Though not entirely demonstrated in hardware yet, Ferrari says the neuromorphic sensors and chips will require less power than standard binary chips.
Spiking neural networks, according to the researcher, can learn to perform adaptive, reconfigurable control for small-scale vehicles like the RoboBee.
“The hope is that, as a result, the artificial sensorimotor controller will be capable of adapting more rapidly and more robustly than conventional controllers,” Ferrari told Tech Briefs.
Simulating Insect Flight
So how does a tiny insect stabilize itself mid-flight?
Currently the neuromorphic functions have been demonstrated by physics-based modeling. A simulator, developed by Cornell University doctoral student Taylor Clawson, predicts the aerodynamic forces on the RoboBee’s wings.
To virtually demonstrate an insect in air, Clawson used a method originally devised by Cornell professor Jane Wang .
The simulations provide theoretical bounds on both the sensing rate and the delay time between sensing and actuation.
By interpreting the findings together with experimental results on fruit flies’ reaction time and sensory motor reflexes, Wang determined that fruit flies stabilized their flight by sensing their kinematic states every wing beat.
Clawson’s model includes the aerodynamics from Wang’s original work, modeling the RoboBee flight in all three dimensions. Instead of computing aerodynamic forces based on an assumed trajectory, however, Clawson’s simulator computes the wings’ path based on the forces exerted on the wing during flight.
With the simulator, researchers can test the controller and autonomy algorithms under a broad range of operating conditions, scenarios, and control designs.
“The simulation has been used to accurately predict many of the key aspects of the RoboBee flight as observed in physical experiments,” Clawson told Tech Briefs.
The Next Step
Ferrari’s lab has teamed up with the Harvard Microrobotics Laboratory , creators of the lightweight RoboBee — a bot equipped with vision, optical, flow, and motion sensors.

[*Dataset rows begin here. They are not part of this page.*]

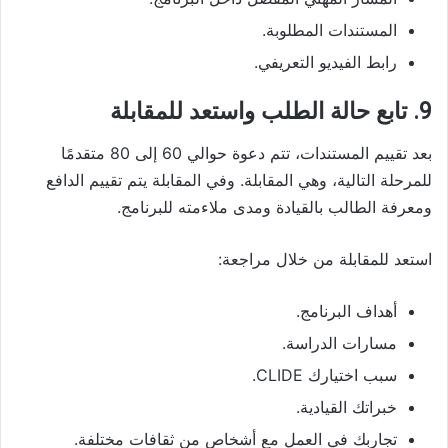
المستندات المطلوبة.
رابط الفيديو التعريفي.
9. تابع حالة الطلب واستعد للمقابلة
بعد تقييم المستندات، تتم دعوة حوالي 60 إلى 80 متقدمًا
للمرحلة التالية، وهي المقابلة. وفي المقابلة يتم تقييم الدافع
ومعرفة الطالب بالقيادة ومدى ملاءمته للبرنامج.
استعد للمقابلة من خلال مراجعة:
أهداف البرنامج.
مسارات الدراسة.
سبب اختيارك CLIDE.
خبراتك القيادية.
تجاربك في العمل مع أشخاص من ثقافات مختلفة.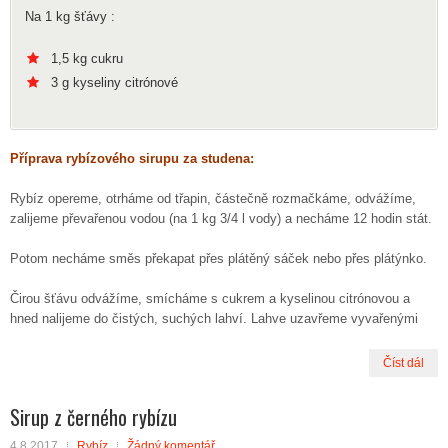
Na 1 kg šťávy :
1,5 kg cukru
3 g kyseliny citrónové
Příprava rybízového sirupu za studena:
Rybíz opereme, otrháme od třapin, částečně rozmačkáme, odvážíme,
zalijeme převařenou vodou (na 1 kg 3/4 l vody) a necháme 12 hodin stát.
Potom necháme směs překapat přes plátěný sáček nebo přes plátýnko.
Čirou šťávu odvážíme, smícháme s cukrem a kyselinou citrónovou a
hned nalijeme do čistých, suchých lahví. Lahve uzavřeme vyvařenými
Číst dál
Sirup z černého rybízu
4.8.2017
Rybíz
Žádný komentář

With a four-year, $1 million grant from the Office of Naval Research, the Cornell/Harvard team is developing sensorimotor controllers and algorithms — testing them first in simulation.
The Cornell programming, Ferrari hopes, will help make the RoboBee more autonomous and adaptable, without significantly increasing the vehicle’s weight.
“We are excited about both fundamental questions on the control of flapping flight and very small-scale robots that are challenged by comparatively large external disturbances,” said Ferrari.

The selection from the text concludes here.